▶ TRY IT:
Restate the records exactly. Include all of them.

▶ EXCERPTED DATA:
□ □ □ □
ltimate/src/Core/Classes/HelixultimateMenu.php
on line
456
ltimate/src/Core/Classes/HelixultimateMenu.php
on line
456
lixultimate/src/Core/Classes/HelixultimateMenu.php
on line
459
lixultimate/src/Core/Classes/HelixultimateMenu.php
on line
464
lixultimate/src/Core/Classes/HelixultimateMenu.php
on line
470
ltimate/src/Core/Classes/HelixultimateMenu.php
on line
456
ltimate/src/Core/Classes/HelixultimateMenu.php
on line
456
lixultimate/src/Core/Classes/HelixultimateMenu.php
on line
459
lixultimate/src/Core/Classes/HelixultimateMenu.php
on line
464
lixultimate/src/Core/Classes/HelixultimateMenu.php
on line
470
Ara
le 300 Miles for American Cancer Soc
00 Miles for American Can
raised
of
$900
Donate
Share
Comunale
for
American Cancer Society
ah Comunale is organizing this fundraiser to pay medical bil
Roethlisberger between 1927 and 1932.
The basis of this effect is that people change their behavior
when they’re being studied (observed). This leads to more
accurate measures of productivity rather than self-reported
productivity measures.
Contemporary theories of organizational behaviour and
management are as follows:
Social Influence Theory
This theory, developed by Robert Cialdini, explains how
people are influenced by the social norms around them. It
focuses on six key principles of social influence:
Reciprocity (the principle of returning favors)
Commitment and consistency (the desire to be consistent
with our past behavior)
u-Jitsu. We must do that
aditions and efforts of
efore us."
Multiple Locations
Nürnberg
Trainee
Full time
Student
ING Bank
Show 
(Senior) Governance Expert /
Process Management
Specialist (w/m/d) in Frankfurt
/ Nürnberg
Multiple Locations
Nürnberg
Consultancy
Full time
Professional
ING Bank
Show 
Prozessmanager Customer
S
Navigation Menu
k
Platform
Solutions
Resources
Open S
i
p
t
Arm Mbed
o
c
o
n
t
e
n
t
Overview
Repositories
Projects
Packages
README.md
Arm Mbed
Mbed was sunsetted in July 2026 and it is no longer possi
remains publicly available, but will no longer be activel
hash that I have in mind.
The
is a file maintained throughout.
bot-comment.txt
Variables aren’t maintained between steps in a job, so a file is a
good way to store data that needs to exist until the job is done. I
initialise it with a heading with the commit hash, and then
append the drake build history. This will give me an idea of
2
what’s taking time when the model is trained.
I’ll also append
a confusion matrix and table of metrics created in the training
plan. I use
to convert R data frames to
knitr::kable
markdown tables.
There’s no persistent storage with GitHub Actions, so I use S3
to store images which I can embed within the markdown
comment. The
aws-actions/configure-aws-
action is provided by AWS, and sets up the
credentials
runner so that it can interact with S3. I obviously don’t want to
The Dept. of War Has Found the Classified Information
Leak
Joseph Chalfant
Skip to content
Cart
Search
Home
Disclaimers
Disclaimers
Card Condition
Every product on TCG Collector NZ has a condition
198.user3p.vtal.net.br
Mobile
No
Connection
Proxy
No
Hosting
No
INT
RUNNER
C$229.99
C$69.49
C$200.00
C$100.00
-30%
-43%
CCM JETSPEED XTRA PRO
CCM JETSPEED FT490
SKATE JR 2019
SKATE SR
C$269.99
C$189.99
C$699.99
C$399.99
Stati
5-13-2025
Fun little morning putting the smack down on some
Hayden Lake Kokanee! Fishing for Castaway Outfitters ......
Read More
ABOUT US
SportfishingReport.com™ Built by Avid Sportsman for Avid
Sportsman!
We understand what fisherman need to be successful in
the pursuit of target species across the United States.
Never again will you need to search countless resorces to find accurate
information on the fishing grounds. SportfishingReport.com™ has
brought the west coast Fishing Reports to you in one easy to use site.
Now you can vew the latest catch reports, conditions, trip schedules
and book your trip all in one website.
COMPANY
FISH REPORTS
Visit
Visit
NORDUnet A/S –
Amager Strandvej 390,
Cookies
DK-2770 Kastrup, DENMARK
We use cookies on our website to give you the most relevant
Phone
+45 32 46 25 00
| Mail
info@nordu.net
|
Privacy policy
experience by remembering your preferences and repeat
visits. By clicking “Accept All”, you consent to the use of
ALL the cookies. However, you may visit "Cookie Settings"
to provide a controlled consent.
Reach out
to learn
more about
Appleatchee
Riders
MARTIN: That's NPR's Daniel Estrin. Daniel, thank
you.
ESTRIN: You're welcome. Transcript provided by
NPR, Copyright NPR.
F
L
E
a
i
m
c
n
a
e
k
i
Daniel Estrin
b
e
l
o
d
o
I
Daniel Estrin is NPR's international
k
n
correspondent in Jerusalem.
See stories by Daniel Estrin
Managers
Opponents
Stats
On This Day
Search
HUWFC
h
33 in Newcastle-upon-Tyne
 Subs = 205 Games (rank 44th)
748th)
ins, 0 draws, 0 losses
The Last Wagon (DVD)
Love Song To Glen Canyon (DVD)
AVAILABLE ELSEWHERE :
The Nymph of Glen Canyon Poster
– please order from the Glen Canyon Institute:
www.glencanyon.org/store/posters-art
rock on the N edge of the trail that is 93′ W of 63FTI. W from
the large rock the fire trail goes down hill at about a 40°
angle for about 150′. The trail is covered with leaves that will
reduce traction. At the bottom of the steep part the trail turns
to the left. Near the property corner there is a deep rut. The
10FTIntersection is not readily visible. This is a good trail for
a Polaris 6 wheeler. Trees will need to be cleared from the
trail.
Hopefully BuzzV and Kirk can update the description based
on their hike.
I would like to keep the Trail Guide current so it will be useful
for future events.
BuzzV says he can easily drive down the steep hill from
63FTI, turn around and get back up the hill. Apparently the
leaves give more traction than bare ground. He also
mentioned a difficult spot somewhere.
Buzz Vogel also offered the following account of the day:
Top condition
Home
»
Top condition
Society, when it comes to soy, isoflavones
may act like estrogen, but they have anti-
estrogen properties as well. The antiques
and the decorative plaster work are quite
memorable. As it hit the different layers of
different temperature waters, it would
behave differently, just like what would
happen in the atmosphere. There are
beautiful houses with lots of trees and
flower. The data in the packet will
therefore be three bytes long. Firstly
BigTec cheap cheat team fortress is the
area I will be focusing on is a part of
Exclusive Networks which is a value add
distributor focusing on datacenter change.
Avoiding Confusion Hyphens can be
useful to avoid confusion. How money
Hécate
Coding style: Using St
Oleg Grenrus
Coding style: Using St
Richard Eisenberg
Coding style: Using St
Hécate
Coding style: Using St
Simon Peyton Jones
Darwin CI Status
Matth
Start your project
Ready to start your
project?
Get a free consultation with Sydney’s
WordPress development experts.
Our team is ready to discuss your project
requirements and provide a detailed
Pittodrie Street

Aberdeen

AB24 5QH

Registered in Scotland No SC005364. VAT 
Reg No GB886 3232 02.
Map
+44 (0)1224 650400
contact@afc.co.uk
□ □ □ □
▶ SOLVED PROBLEM:
ltimate/src/Core/Classes/HelixultimateMenu.php
on line
456
ltimate/src/Core/Classes/HelixultimateMenu.php
on line
456
lixultimate/src/Core/Classes/HelixultimateMenu.php
on line
459
lixultimate/src/Core/Classes/HelixultimateMenu.php
on line
464
lixultimate/src/Core/Classes/HelixultimateMenu.php
on line
470
ltimate/src/Core/Classes/HelixultimateMenu.php
on line
456
ltimate/src/Core/Classes/HelixultimateMenu.php
on line
456
lixultimate/src/Core/Classes/HelixultimateMenu.php
on line
459
lixultimate/src/Core/Classes/HelixultimateMenu.php
on line
464
lixultimate/src/Core/Classes/HelixultimateMenu.php
on line
470
Ara
le 300 Miles for American Cancer Soc
00 Miles for American Can
raised
of
$900
Donate
Share
Comunale
for
American Cancer Society
ah Comunale is organizing this fundraiser to pay medical bil
Roethlisberger between 1927 and 1932.
The basis of this effect is that people change their behavior
when they’re being studied (observed). This leads to more
accurate measures of productivity rather than self-reported
productivity measures.
Contemporary theories of organizational behaviour and
management are as follows:
Social Influence Theory
This theory, developed by Robert Cialdini, explains how
people are influenced by the social norms around them. It
focuses on six key principles of social influence:
Reciprocity (the principle of returning favors)
Commitment and consistency (the desire to be consistent
with our past behavior)
u-Jitsu. We must do that
aditions and efforts of
efore us."
Multiple Locations
Nürnberg
Trainee
Full time
Student
ING Bank
Show 
(Senior) Governance Expert /
Process Management
Specialist (w/m/d) in Frankfurt
/ Nürnberg
Multiple Locations
Nürnberg
Consultancy
Full time
Professional
ING Bank
Show 
Prozessmanager Customer
S
Navigation Menu
k
Platform
Solutions
Resources
Open S
i
p
t
Arm Mbed
o
c
o
n
t
e
n
t
Overview
Repositories
Projects
Packages
README.md
Arm Mbed
Mbed was sunsetted in July 2026 and it is no longer possi
remains publicly available, but will no longer be activel
hash that I have in mind.
The
is a file maintained throughout.
bot-comment.txt
Variables aren’t maintained between steps in a job, so a file is a
good way to store data that needs to exist until the job is done. I
initialise it with a heading with the commit hash, and then
append the drake build history. This will give me an idea of
2
what’s taking time when the model is trained.
I’ll also append
a confusion matrix and table of metrics created in the training
plan. I use
to convert R data frames to
knitr::kable
markdown tables.
There’s no persistent storage with GitHub Actions, so I use S3
to store images which I can embed within the markdown
comment. The
aws-actions/configure-aws-
action is provided by AWS, and sets up the
credentials
runner so that it can interact with S3. I obviously don’t want to
The Dept. of War Has Found the Classified Information
Leak
Joseph Chalfant
Skip to content
Cart
Search
Home
Disclaimers
Disclaimers
Card Condition
Every product on TCG Collector NZ has a condition
198.user3p.vtal.net.br
Mobile
No
Connection
Proxy
No
Hosting
No
INT
RUNNER
C$229.99
C$69.49
C$200.00
C$100.00
-30%
-43%
CCM JETSPEED XTRA PRO
CCM JETSPEED FT490
SKATE JR 2019
SKATE SR
C$269.99
C$189.99
C$699.99
C$399.99
Stati
5-13-2025
Fun little morning putting the smack down on some
Hayden Lake Kokanee! Fishing for Castaway Outfitters ......
Read More
ABOUT US
SportfishingReport.com™ Built by Avid Sportsman for Avid
Sportsman!
We understand what fisherman need to be successful in
the pursuit of target species across the United States.
Never again will you need to search countless resorces to find accurate
information on the fishing grounds. SportfishingReport.com™ has
brought the west coast Fishing Reports to you in one easy to use site.
Now you can vew the latest catch reports, conditions, trip schedules
and book your trip all in one website.
COMPANY
FISH REPORTS
Visit
Visit
NORDUnet A/S –
Amager Strandvej 390,
Cookies
DK-2770 Kastrup, DENMARK
We use cookies on our website to give you the most relevant
Phone
+45 32 46 25 00
| Mail
info@nordu.net
|
Privacy policy
experience by remembering your preferences and repeat
visits. By clicking “Accept All”, you consent to the use of
ALL the cookies. However, you may visit "Cookie Settings"
to provide a controlled consent.
Reach out
to learn
more about
Appleatchee
Riders
MARTIN: That's NPR's Daniel Estrin. Daniel, thank
you.
ESTRIN: You're welcome. Transcript provided by
NPR, Copyright NPR.
F
L
E
a
i
m
c
n
a
e
k
i
Daniel Estrin
b
e
l
o
d
o
I
Daniel Estrin is NPR's international
k
n
correspondent in Jerusalem.
See stories by Daniel Estrin
Managers
Opponents
Stats
On This Day
Search
HUWFC
h
33 in Newcastle-upon-Tyne
 Subs = 205 Games (rank 44th)
748th)
ins, 0 draws, 0 losses
The Last Wagon (DVD)
Love Song To Glen Canyon (DVD)
AVAILABLE ELSEWHERE :
The Nymph of Glen Canyon Poster
– please order from the Glen Canyon Institute:
www.glencanyon.org/store/posters-art
rock on the N edge of the trail that is 93′ W of 63FTI. W from
the large rock the fire trail goes down hill at about a 40°
angle for about 150′. The trail is covered with leaves that will
reduce traction. At the bottom of the steep part the trail turns
to the left. Near the property corner there is a deep rut. The
10FTIntersection is not readily visible. This is a good trail for
a Polaris 6 wheeler. Trees will need to be cleared from the
trail.
Hopefully BuzzV and Kirk can update the description based
on their hike.
I would like to keep the Trail Guide current so it will be useful
for future events.
BuzzV says he can easily drive down the steep hill from
63FTI, turn around and get back up the hill. Apparently the
leaves give more traction than bare ground. He also
mentioned a difficult spot somewhere.
Buzz Vogel also offered the following account of the day:
Top condition
Home
»
Top condition
Society, when it comes to soy, isoflavones
may act like estrogen, but they have anti-
estrogen properties as well. The antiques
and the decorative plaster work are quite
memorable. As it hit the different layers of
different temperature waters, it would
behave differently, just like what would
happen in the atmosphere. There are
beautiful houses with lots of trees and
flower. The data in the packet will
therefore be three bytes long. Firstly
BigTec cheap cheat team fortress is the
area I will be focusing on is a part of
Exclusive Networks which is a value add
distributor focusing on datacenter change.
Avoiding Confusion Hyphens can be
useful to avoid confusion. How money
Hécate
Coding style: Using St
Oleg Grenrus
Coding style: Using St
Richard Eisenberg
Coding style: Using St
Hécate
Coding style: Using St
Simon Peyton Jones
Darwin CI Status
Matth
Start your project
Ready to start your
project?
Get a free consultation with Sydney’s
WordPress development experts.
Our team is ready to discuss your project
requirements and provide a detailed
Pittodrie Street

Aberdeen

AB24 5QH

Registered in Scotland No SC005364. VAT 
Reg No GB886 3232 02.
Map
+44 (0)1224 650400
contact@afc.co.uk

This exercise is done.